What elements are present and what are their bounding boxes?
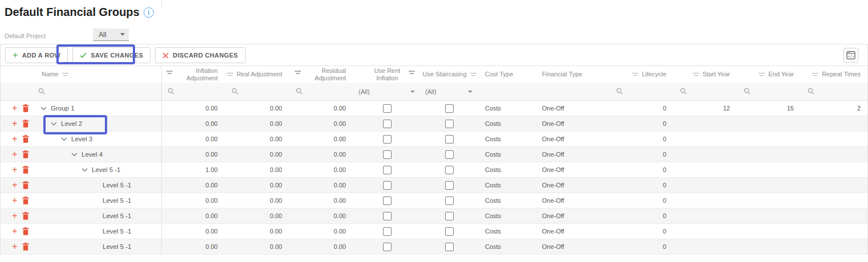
- add-a-row-button[interactable]: + ADD A ROW: [5, 47, 68, 63]
- add-child-row-button[interactable]: +: [12, 242, 17, 251]
- name-cell[interactable]: +Level 4: [1, 147, 162, 162]
- header-filter-icon[interactable]: [759, 72, 765, 77]
- header-filter-icon[interactable]: [295, 70, 301, 75]
- cell-financial_type[interactable]: One-Off: [535, 224, 610, 239]
- cell-residual[interactable]: 0.00: [290, 239, 354, 254]
- cell-end_year[interactable]: [738, 116, 802, 131]
- use-staircasing-checkbox[interactable]: [445, 166, 454, 174]
- filter-dropdown-use_rent[interactable]: (All): [354, 88, 421, 95]
- tree-expander[interactable]: [51, 122, 57, 126]
- column-header-inflation[interactable]: Inflation Adjustment: [162, 66, 226, 83]
- cell-lifecycle[interactable]: 0: [610, 101, 674, 116]
- cell-real[interactable]: 0.00: [226, 132, 290, 146]
- cell-inflation[interactable]: 0.00: [162, 147, 226, 162]
- info-icon[interactable]: i: [144, 7, 154, 18]
- cell-residual[interactable]: 0.00: [290, 101, 354, 116]
- column-header-lifecycle[interactable]: Lifecycle: [610, 66, 674, 83]
- cell-start_year[interactable]: [674, 193, 738, 208]
- tree-expander[interactable]: [71, 153, 78, 157]
- name-cell[interactable]: +Level 5 -1: [1, 224, 162, 239]
- use-rent-inflation-checkbox[interactable]: [383, 227, 392, 236]
- add-child-row-button[interactable]: +: [12, 119, 17, 128]
- cell-cost_type[interactable]: Costs: [478, 147, 535, 162]
- cell-repeat_times[interactable]: [802, 178, 868, 193]
- cell-start_year[interactable]: [674, 147, 738, 162]
- cell-inflation[interactable]: 0.00: [162, 116, 226, 131]
- discard-changes-button[interactable]: DISCARD CHANGES: [155, 47, 245, 63]
- cell-repeat_times[interactable]: [802, 116, 868, 131]
- cell-inflation[interactable]: 0.00: [162, 239, 226, 254]
- cell-inflation[interactable]: 0.00: [162, 178, 226, 193]
- delete-row-button[interactable]: [22, 135, 29, 143]
- name-cell[interactable]: +Level 5 -1: [1, 208, 162, 223]
- column-header-repeat_times[interactable]: Repeat Times: [802, 66, 868, 83]
- cell-residual[interactable]: 0.00: [290, 224, 354, 239]
- cell-lifecycle[interactable]: 0: [610, 239, 674, 254]
- filter-cell-repeat_times[interactable]: [802, 83, 868, 100]
- cell-financial_type[interactable]: One-Off: [535, 101, 610, 116]
- use-staircasing-checkbox[interactable]: [445, 212, 454, 220]
- column-header-cost_type[interactable]: Cost Type: [478, 66, 535, 83]
- use-rent-inflation-checkbox[interactable]: [383, 197, 392, 205]
- cell-inflation[interactable]: 0.00: [162, 224, 226, 239]
- use-rent-inflation-checkbox[interactable]: [383, 120, 392, 128]
- add-child-row-button[interactable]: +: [12, 227, 17, 236]
- use-rent-inflation-checkbox[interactable]: [383, 181, 392, 190]
- cell-real[interactable]: 0.00: [226, 224, 290, 239]
- filter-dropdown-use_stair[interactable]: (All): [421, 88, 478, 95]
- cell-repeat_times[interactable]: [802, 208, 868, 223]
- filter-cell-residual[interactable]: [290, 83, 354, 100]
- delete-row-button[interactable]: [22, 150, 29, 158]
- cell-financial_type[interactable]: One-Off: [535, 178, 610, 193]
- add-child-row-button[interactable]: +: [12, 150, 17, 159]
- filter-cell-start_year[interactable]: [674, 83, 738, 100]
- cell-financial_type[interactable]: One-Off: [535, 208, 610, 223]
- cell-financial_type[interactable]: One-Off: [535, 193, 610, 208]
- header-filter-icon[interactable]: [632, 72, 638, 77]
- cell-financial_type[interactable]: One-Off: [535, 116, 610, 131]
- cell-real[interactable]: 0.00: [226, 208, 290, 223]
- cell-real[interactable]: 0.00: [226, 193, 290, 208]
- use-rent-inflation-checkbox[interactable]: [383, 212, 392, 220]
- delete-row-button[interactable]: [22, 181, 29, 189]
- cell-residual[interactable]: 0.00: [290, 178, 354, 193]
- use-staircasing-checkbox[interactable]: [445, 104, 454, 113]
- cell-real[interactable]: 0.00: [226, 162, 290, 177]
- column-header-end_year[interactable]: End Year: [738, 66, 802, 83]
- cell-end_year[interactable]: [738, 147, 802, 162]
- add-child-row-button[interactable]: +: [12, 181, 17, 190]
- cell-end_year[interactable]: 15: [738, 101, 802, 116]
- use-rent-inflation-checkbox[interactable]: [383, 150, 392, 159]
- cell-inflation[interactable]: 1.00: [162, 162, 226, 177]
- cell-end_year[interactable]: [738, 208, 802, 223]
- cell-cost_type[interactable]: Costs: [478, 162, 535, 177]
- default-project-select[interactable]: All: [93, 28, 129, 41]
- cell-inflation[interactable]: 0.00: [162, 132, 226, 146]
- column-header-financial_type[interactable]: Financial Type: [535, 66, 610, 83]
- column-header-name[interactable]: Name: [1, 66, 162, 83]
- name-cell[interactable]: +Group 1: [1, 101, 162, 116]
- add-child-row-button[interactable]: +: [12, 165, 17, 174]
- cell-start_year[interactable]: [674, 116, 738, 131]
- cell-start_year[interactable]: [674, 239, 738, 254]
- cell-start_year[interactable]: [674, 208, 738, 223]
- cell-residual[interactable]: 0.00: [290, 193, 354, 208]
- column-header-real[interactable]: Real Adjustment: [226, 66, 290, 83]
- cell-real[interactable]: 0.00: [226, 147, 290, 162]
- code-view-button[interactable]: </>: [843, 48, 858, 63]
- column-header-use_rent[interactable]: Use Rent Inflation: [354, 66, 421, 83]
- tree-expander[interactable]: [61, 137, 67, 141]
- cell-end_year[interactable]: [738, 132, 802, 146]
- add-child-row-button[interactable]: +: [12, 211, 17, 220]
- cell-lifecycle[interactable]: 0: [610, 178, 674, 193]
- filter-cell-end_year[interactable]: [738, 83, 802, 100]
- header-filter-icon[interactable]: [166, 70, 173, 75]
- add-child-row-button[interactable]: +: [12, 104, 17, 113]
- use-rent-inflation-checkbox[interactable]: [383, 135, 392, 144]
- add-child-row-button[interactable]: +: [12, 196, 17, 205]
- cell-lifecycle[interactable]: 0: [610, 162, 674, 177]
- header-filter-icon[interactable]: [227, 72, 233, 77]
- use-staircasing-checkbox[interactable]: [445, 120, 454, 128]
- cell-start_year[interactable]: [674, 162, 738, 177]
- cell-residual[interactable]: 0.00: [290, 208, 354, 223]
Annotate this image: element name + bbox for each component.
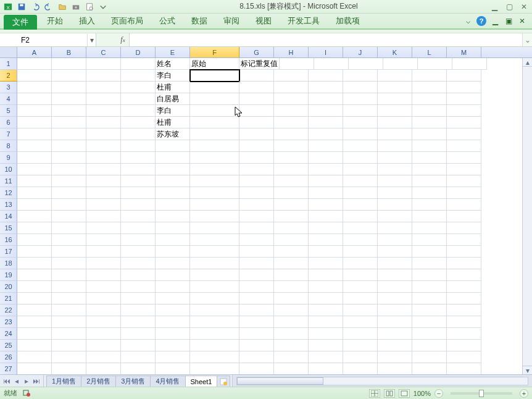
cell[interactable]: [156, 246, 190, 258]
cell[interactable]: [447, 152, 481, 164]
cell[interactable]: [309, 70, 343, 82]
cell[interactable]: [190, 93, 239, 105]
cell[interactable]: [52, 222, 86, 234]
sheet-tab[interactable]: 4月销售: [150, 376, 185, 387]
sheet-tab[interactable]: 2月销售: [81, 376, 116, 387]
cell[interactable]: [86, 105, 121, 117]
cell[interactable]: [52, 269, 86, 281]
redo-icon[interactable]: [43, 1, 54, 12]
cell[interactable]: [412, 105, 447, 117]
cell[interactable]: [274, 304, 309, 316]
cell[interactable]: [378, 269, 412, 281]
sheet-prev-icon[interactable]: ◂: [12, 377, 21, 385]
cell[interactable]: [17, 105, 52, 117]
column-header[interactable]: C: [86, 47, 121, 57]
cell[interactable]: [343, 164, 378, 175]
row-header[interactable]: 25: [0, 340, 17, 351]
cell[interactable]: [309, 246, 343, 258]
cell[interactable]: [17, 117, 52, 128]
cell[interactable]: [309, 363, 343, 374]
cell[interactable]: [52, 175, 86, 187]
cell[interactable]: [343, 222, 378, 234]
cell[interactable]: [190, 293, 239, 304]
cell[interactable]: [190, 164, 239, 175]
cell[interactable]: [156, 351, 190, 363]
cell[interactable]: [239, 340, 274, 351]
cell[interactable]: [52, 58, 86, 70]
cell[interactable]: [412, 351, 447, 363]
cell[interactable]: [412, 93, 447, 105]
cell[interactable]: [412, 222, 447, 234]
cell[interactable]: [274, 340, 309, 351]
cell[interactable]: [86, 281, 121, 293]
print-preview-icon[interactable]: [84, 1, 95, 12]
cell[interactable]: [412, 328, 447, 340]
cell[interactable]: [239, 293, 274, 304]
cell[interactable]: [309, 82, 343, 93]
cell[interactable]: [86, 222, 121, 234]
cell[interactable]: [274, 269, 309, 281]
cell[interactable]: [17, 328, 52, 340]
cell[interactable]: [17, 304, 52, 316]
cell[interactable]: [156, 199, 190, 211]
cell[interactable]: [17, 293, 52, 304]
cell[interactable]: [412, 269, 447, 281]
row-header[interactable]: 1: [0, 58, 17, 70]
mdi-close-icon[interactable]: ✕: [518, 2, 530, 11]
cell[interactable]: [343, 211, 378, 222]
cell[interactable]: [156, 304, 190, 316]
cell[interactable]: [274, 128, 309, 140]
cell[interactable]: [343, 70, 378, 82]
cell[interactable]: [190, 70, 239, 82]
cell[interactable]: [121, 351, 156, 363]
cell[interactable]: [343, 258, 378, 269]
cell[interactable]: [86, 187, 121, 199]
cell[interactable]: [52, 105, 86, 117]
file-tab[interactable]: 文件: [4, 15, 37, 30]
cell[interactable]: [383, 58, 418, 70]
cell[interactable]: [239, 222, 274, 234]
cell[interactable]: [343, 351, 378, 363]
cell[interactable]: [156, 293, 190, 304]
cell[interactable]: [239, 269, 274, 281]
sheet-first-icon[interactable]: ⏮: [2, 377, 11, 385]
cell[interactable]: [274, 211, 309, 222]
cell[interactable]: [412, 70, 447, 82]
cell[interactable]: [52, 281, 86, 293]
cell[interactable]: [412, 199, 447, 211]
column-header[interactable]: G: [239, 47, 274, 57]
help-icon[interactable]: ?: [476, 16, 486, 26]
cell[interactable]: [121, 340, 156, 351]
cell[interactable]: [343, 293, 378, 304]
cell[interactable]: [156, 234, 190, 246]
cell[interactable]: [412, 117, 447, 128]
window-minimize-icon[interactable]: ▁: [490, 16, 500, 26]
cell[interactable]: [412, 164, 447, 175]
cell[interactable]: [86, 304, 121, 316]
qat-dropdown-icon[interactable]: [98, 1, 109, 12]
cell[interactable]: [156, 269, 190, 281]
cell[interactable]: [418, 58, 452, 70]
cell[interactable]: [190, 175, 239, 187]
cell[interactable]: [86, 316, 121, 328]
cell[interactable]: [378, 70, 412, 82]
cell[interactable]: [190, 140, 239, 152]
cell[interactable]: [309, 140, 343, 152]
cell[interactable]: [121, 304, 156, 316]
cell[interactable]: [274, 164, 309, 175]
select-all-button[interactable]: [0, 47, 17, 57]
cell[interactable]: [280, 58, 314, 70]
cell[interactable]: [274, 316, 309, 328]
cell[interactable]: [412, 363, 447, 374]
cell[interactable]: [121, 140, 156, 152]
cell[interactable]: [447, 234, 481, 246]
cell[interactable]: [190, 363, 239, 374]
cell[interactable]: [121, 82, 156, 93]
cell[interactable]: [52, 93, 86, 105]
cell[interactable]: [190, 199, 239, 211]
cell[interactable]: [52, 363, 86, 374]
cell[interactable]: [86, 199, 121, 211]
cell[interactable]: [447, 199, 481, 211]
cell[interactable]: 白居易: [156, 93, 190, 105]
cell[interactable]: [447, 70, 481, 82]
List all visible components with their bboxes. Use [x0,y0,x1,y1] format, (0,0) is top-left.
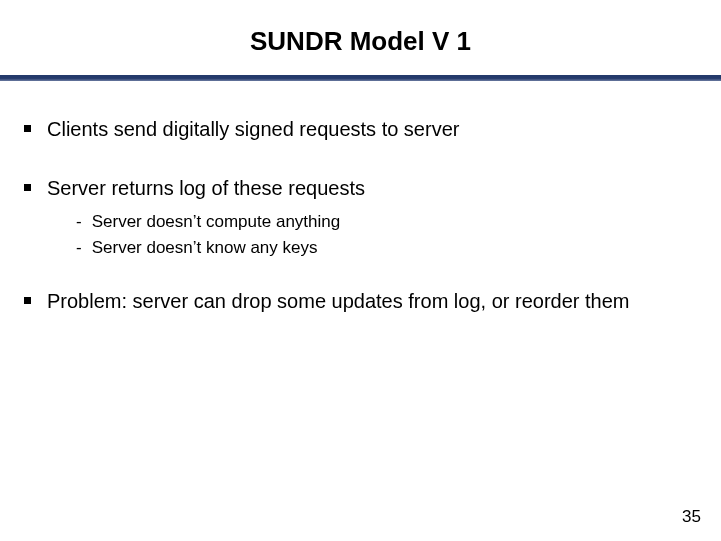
square-bullet-icon [24,184,31,191]
square-bullet-icon [24,125,31,132]
sub-bullet-text: Server doesn’t compute anything [92,211,341,233]
sub-bullet-item: - Server doesn’t compute anything [76,211,697,233]
bullet-text: Problem: server can drop some updates fr… [47,289,629,314]
sub-bullet-item: - Server doesn’t know any keys [76,237,697,259]
sub-bullet-text: Server doesn’t know any keys [92,237,318,259]
bullet-item: Server returns log of these requests [24,176,697,201]
sub-bullet-group: - Server doesn’t compute anything - Serv… [76,211,697,259]
dash-icon: - [76,211,82,233]
dash-icon: - [76,237,82,259]
slide: SUNDR Model V 1 Clients send digitally s… [0,0,721,541]
slide-title: SUNDR Model V 1 [0,0,721,75]
bullet-item: Clients send digitally signed requests t… [24,117,697,142]
bullet-text: Server returns log of these requests [47,176,365,201]
page-number: 35 [682,507,701,527]
bullet-text: Clients send digitally signed requests t… [47,117,459,142]
content-area: Clients send digitally signed requests t… [0,81,721,314]
square-bullet-icon [24,297,31,304]
bullet-item: Problem: server can drop some updates fr… [24,289,697,314]
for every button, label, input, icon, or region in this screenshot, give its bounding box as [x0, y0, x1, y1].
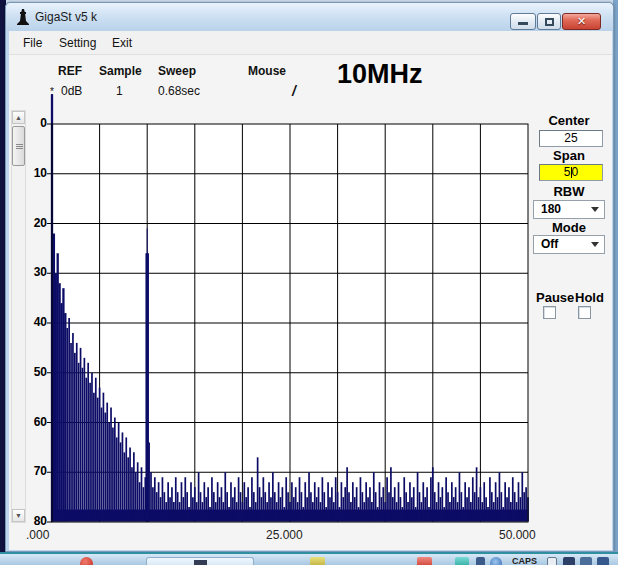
chevron-down-icon: [591, 207, 599, 212]
client-area: REF Sample Sweep Mouse * 0dB 1 0.68sec /…: [9, 55, 612, 550]
taskbar[interactable]: CAPS: [0, 552, 618, 565]
title-bar[interactable]: GigaSt v5 k ✕: [6, 3, 613, 31]
pause-checkbox[interactable]: [543, 306, 556, 319]
minimize-icon: [518, 22, 528, 25]
hold-checkbox[interactable]: [578, 306, 591, 319]
mode-label: Mode: [533, 220, 605, 235]
pause-label: Pause: [536, 290, 574, 305]
tray-icon-3[interactable]: [597, 557, 609, 565]
menu-file[interactable]: File: [23, 36, 42, 50]
y-tick-label: 80: [23, 514, 47, 528]
tray-icon-teal[interactable]: [455, 557, 469, 565]
menu-setting[interactable]: Setting: [59, 36, 96, 50]
maximize-button[interactable]: [537, 13, 561, 30]
minimize-button[interactable]: [510, 13, 536, 30]
y-tick-label: 50: [23, 365, 47, 379]
tray-icon-globe[interactable]: [490, 557, 502, 565]
ref-label: REF: [58, 64, 82, 78]
y-tick-label: 20: [23, 216, 47, 230]
span-input[interactable]: 50: [539, 164, 603, 181]
tray-icon-ime[interactable]: [547, 557, 557, 565]
mode-value: Off: [541, 237, 558, 251]
app-icon: [15, 9, 31, 26]
center-input[interactable]: 25: [539, 130, 603, 147]
hold-label: Hold: [575, 290, 604, 305]
scrollbar-thumb[interactable]: [12, 126, 25, 166]
y-tick-label: 30: [23, 265, 47, 279]
gigast-window: GigaSt v5 k ✕ File Setting Exit REF Samp…: [5, 2, 614, 552]
y-tick-label: 10: [23, 166, 47, 180]
thumb-grip: [16, 144, 23, 145]
x-tick-label-start: .000: [26, 528, 49, 542]
spectrum-plot: [46, 94, 529, 524]
y-tick-label: 70: [23, 464, 47, 478]
y-tick-label: 40: [23, 315, 47, 329]
taskbar-app-icon-yellow[interactable]: [310, 557, 325, 565]
close-button[interactable]: ✕: [562, 13, 601, 30]
rbw-dropdown[interactable]: 180: [533, 200, 605, 219]
taskbar-active-button[interactable]: [146, 557, 254, 565]
menu-bar: File Setting Exit: [9, 31, 612, 55]
sample-label: Sample: [99, 64, 142, 78]
x-tick-label-end: 50.000: [499, 528, 536, 542]
chevron-down-icon: [591, 242, 599, 247]
close-icon: ✕: [563, 15, 600, 28]
tray-icon-1[interactable]: [563, 557, 575, 565]
rbw-value: 180: [541, 202, 561, 216]
tray-icon-2[interactable]: [580, 557, 592, 565]
maximize-icon: [545, 18, 554, 26]
taskbar-app-icon-red[interactable]: [80, 557, 93, 565]
center-label: Center: [533, 113, 605, 128]
desktop: GigaSt v5 k ✕ File Setting Exit REF Samp…: [0, 0, 618, 565]
mode-dropdown[interactable]: Off: [533, 235, 605, 254]
span-label: Span: [533, 148, 605, 163]
y-tick-label: 0: [23, 116, 47, 130]
menu-exit[interactable]: Exit: [112, 36, 132, 50]
y-tick-label: 60: [23, 415, 47, 429]
span-value-left: 5: [564, 165, 571, 179]
window-title: GigaSt v5 k: [35, 10, 97, 24]
x-tick-label-middle: 25.000: [266, 528, 303, 542]
center-frequency-display: 10MHz: [337, 59, 423, 90]
sweep-label: Sweep: [158, 64, 196, 78]
rbw-label: RBW: [533, 184, 605, 199]
tray-icon-person[interactable]: [476, 557, 485, 565]
caps-lock-indicator: CAPS: [512, 556, 537, 565]
taskbar-app-icon: [194, 560, 207, 565]
mouse-label: Mouse: [248, 64, 286, 78]
taskbar-app-icon-red2[interactable]: [417, 557, 432, 565]
span-value-right: 0: [572, 165, 579, 179]
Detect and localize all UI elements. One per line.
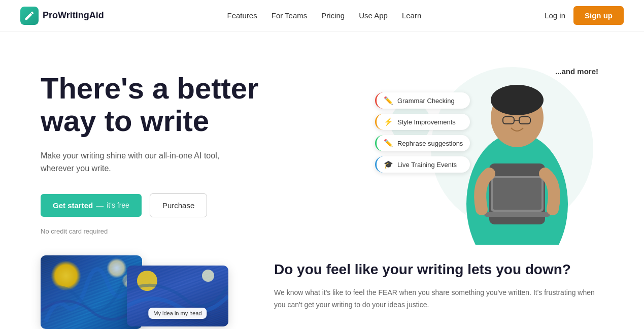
lower-section: My idea in my head Do you feel like your… bbox=[0, 255, 644, 329]
navbar-actions: Log in Sign up bbox=[545, 6, 624, 25]
hero-person bbox=[451, 62, 583, 245]
rephrase-icon: ✏️ bbox=[384, 139, 393, 148]
lower-title: Do you feel like your writing lets you d… bbox=[274, 260, 603, 279]
no-credit-label: No credit card required bbox=[41, 227, 259, 235]
person-illustration bbox=[451, 62, 583, 245]
feature-chips: ✏️ Grammar Checking ⚡ Style Improvements… bbox=[375, 92, 470, 173]
signup-button[interactable]: Sign up bbox=[573, 6, 624, 25]
svg-rect-8 bbox=[493, 178, 541, 210]
image-card-2: My idea in my head bbox=[127, 266, 228, 326]
nav-learn[interactable]: Learn bbox=[402, 11, 421, 20]
nav-links: Features For Teams Pricing Use App Learn bbox=[227, 11, 422, 20]
brand-name: ProWritingAid bbox=[43, 10, 104, 21]
grammar-icon: ✏️ bbox=[384, 96, 393, 105]
chip-training: 🎓 Live Training Events bbox=[375, 156, 470, 173]
svg-point-10 bbox=[137, 271, 157, 291]
hero-title: There's a better way to write bbox=[41, 72, 259, 137]
chip-grammar: ✏️ Grammar Checking bbox=[375, 92, 470, 109]
nav-for-teams[interactable]: For Teams bbox=[272, 11, 308, 20]
hero-visual: ...and more! ✏️ Grammar Checking ⚡ Style… bbox=[390, 62, 603, 235]
idea-bubble: My idea in my head bbox=[148, 308, 207, 319]
login-button[interactable]: Log in bbox=[545, 11, 565, 20]
nav-features[interactable]: Features bbox=[227, 11, 257, 20]
chip-style: ⚡ Style Improvements bbox=[375, 114, 470, 130]
more-label: ...and more! bbox=[555, 67, 598, 76]
svg-rect-9 bbox=[484, 212, 550, 217]
lower-desc: We know what it's like to feel the FEAR … bbox=[274, 287, 603, 311]
brand-logo[interactable]: ProWritingAid bbox=[20, 7, 104, 25]
hero-section: There's a better way to write Make your … bbox=[0, 31, 644, 255]
lower-images: My idea in my head bbox=[41, 255, 233, 329]
hero-content: There's a better way to write Make your … bbox=[41, 62, 259, 235]
svg-point-11 bbox=[202, 270, 214, 282]
navbar: ProWritingAid Features For Teams Pricing… bbox=[0, 0, 644, 31]
training-icon: 🎓 bbox=[384, 160, 393, 169]
style-icon: ⚡ bbox=[384, 117, 393, 126]
pen-icon bbox=[24, 10, 35, 21]
brand-logo-icon bbox=[20, 7, 39, 25]
chip-rephrase: ✏️ Rephrase suggestions bbox=[375, 135, 470, 151]
hero-subtitle: Make your writing shine with our all-in-… bbox=[41, 149, 233, 175]
lower-content: Do you feel like your writing lets you d… bbox=[274, 255, 603, 311]
nav-use-app[interactable]: Use App bbox=[359, 11, 388, 20]
nav-pricing[interactable]: Pricing bbox=[321, 11, 345, 20]
hero-buttons: Get started — it's free Purchase bbox=[41, 193, 259, 217]
purchase-button[interactable]: Purchase bbox=[150, 193, 207, 217]
get-started-button[interactable]: Get started — it's free bbox=[41, 194, 142, 217]
svg-point-2 bbox=[491, 85, 544, 115]
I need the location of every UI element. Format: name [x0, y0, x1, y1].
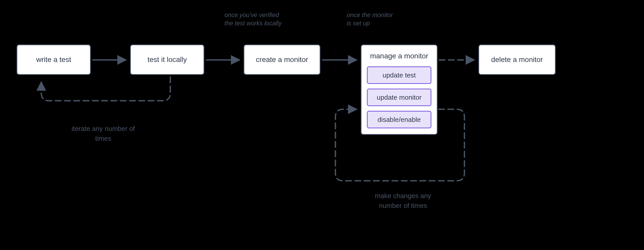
+ + + + + + +
TASK STATEMENT:
Go through the data above and copy each line in which "write" appears.

RESPONSE TO THE TASK:
hero-title: There's a better way to write bbox=[41, 72, 259, 137]
hero-section: There's a better way to write Make your … bbox=[0, 31, 644, 255]
hero-content: There's a better way to write Make your … bbox=[41, 62, 259, 235]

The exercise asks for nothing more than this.